Q: Can you give us an example?

Yes — simulating a sensor during “dynamic” driving events. If the vehicle brakes aggressively, its pitch changes, which directly affects how a real sensor would perceive the world. A believable simulation has to reflect that change immediately and accurately in both the data values it produces and in the timing at which that data is delivered.

If the simulated component lags, skips updates, or behaves differently than the real sensor would, downstream systems may still function, but in ways that are subtly wrong. Those kinds of issues are hard to spot and easy to misinterpret.

Q: What’s the most interesting technical challenge you’ve tackled at Woven by Toyota so far?

Running a simulated sensor ECU inside a real vehicle, while still meeting real-time requirements.

In that setup, we had to decouple the physical sensor and feed in synthetic input from an environment simulator. From the vehicle’s perspective, everything else stayed the same, but downstream systems still expected data to arrive at the right rate, in the right format, and with the same behavior as a real sensor, which meant the simulated component had to behave like the real thing in all the ways that mattered.

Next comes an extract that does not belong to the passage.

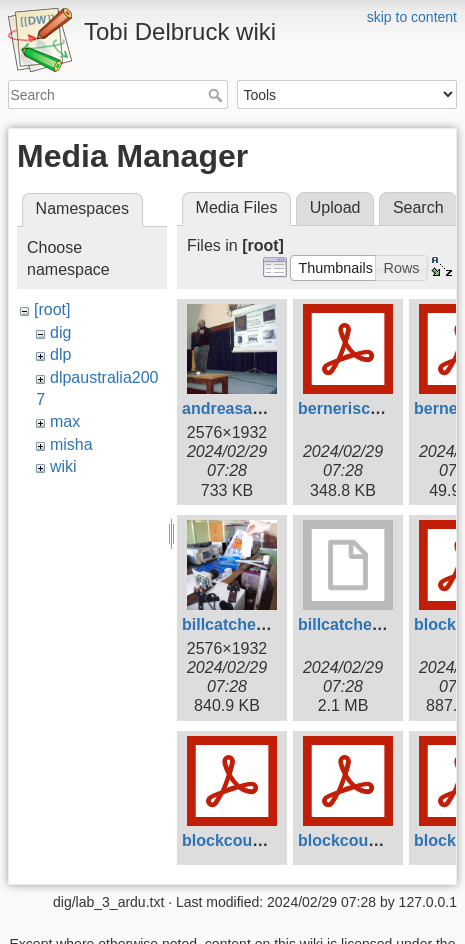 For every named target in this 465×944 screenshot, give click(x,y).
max (65, 421)
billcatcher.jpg (236, 624)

The hardest part was keeping the simulation in sync with what the vehicle was actually doing. In software-only environments, you can usually relax timing. In a real vehicle, you can’t. For example, during a safety-critical maneuver, downstream systems rely on timely and consistent detection data to decide whether to intervene. If simulated data arrives even slightly out of sync, those decisions can change in ways that wouldn’t happen in the real world.

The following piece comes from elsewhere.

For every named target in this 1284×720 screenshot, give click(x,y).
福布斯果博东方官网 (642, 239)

So getting that level of fidelity right was really challenging, but incredibly rewarding when we cracked it. It allowed us to test complex, safety-critical behavior in a controlled way while still operating in a real vehicle. 

“At this scale, failures aren’t just about something breaking outright. They’re often about subtle behavior changes, timing differences, or edge cases that only show up under specific conditions.”

Q: For engineers coming from outside automotive, what might surprise them about engineering in this space?

While many domains create work that impacts the physical world, here the connection between what you build and the real-world outcome is more direct. Even in hybrid environments, what you build becomes tangible and has an intended benefit to the driver or the passenger or to both, or even to the people outside of the vehicle. There’s a real sense of responsibility that comes with that, and it’s something even I didn’t fully appreciate until I experienced it.

Q: Final question. What excites you most about what you’re building now, and where this leads?

For learning-based systems, traditional pass/fail testing doesn’t really work. You’re often looking at distributions, tendencies, and tradeoffs rather than single correct outputs. The work now is about building ways to probe that behavior intentionally, to ask questions like how stable a model’s decisions are under small changes, how it behaves near operational boundaries, and how those behaviors shift as models are retrained or updated. Where this leads is a much stronger feedback loop between development and validation. Instead of discovering issues late or reacting to unexpected behavior, teams can explore and understand model behavior earlier and more systematically. Over time, that makes it possible to evolve AI-driven functionality with far more confidence, because you’re shipping behavior you actually understand. That shift, from treating AI as a black box to something you can interrogate and trust, is what makes this work especially compelling.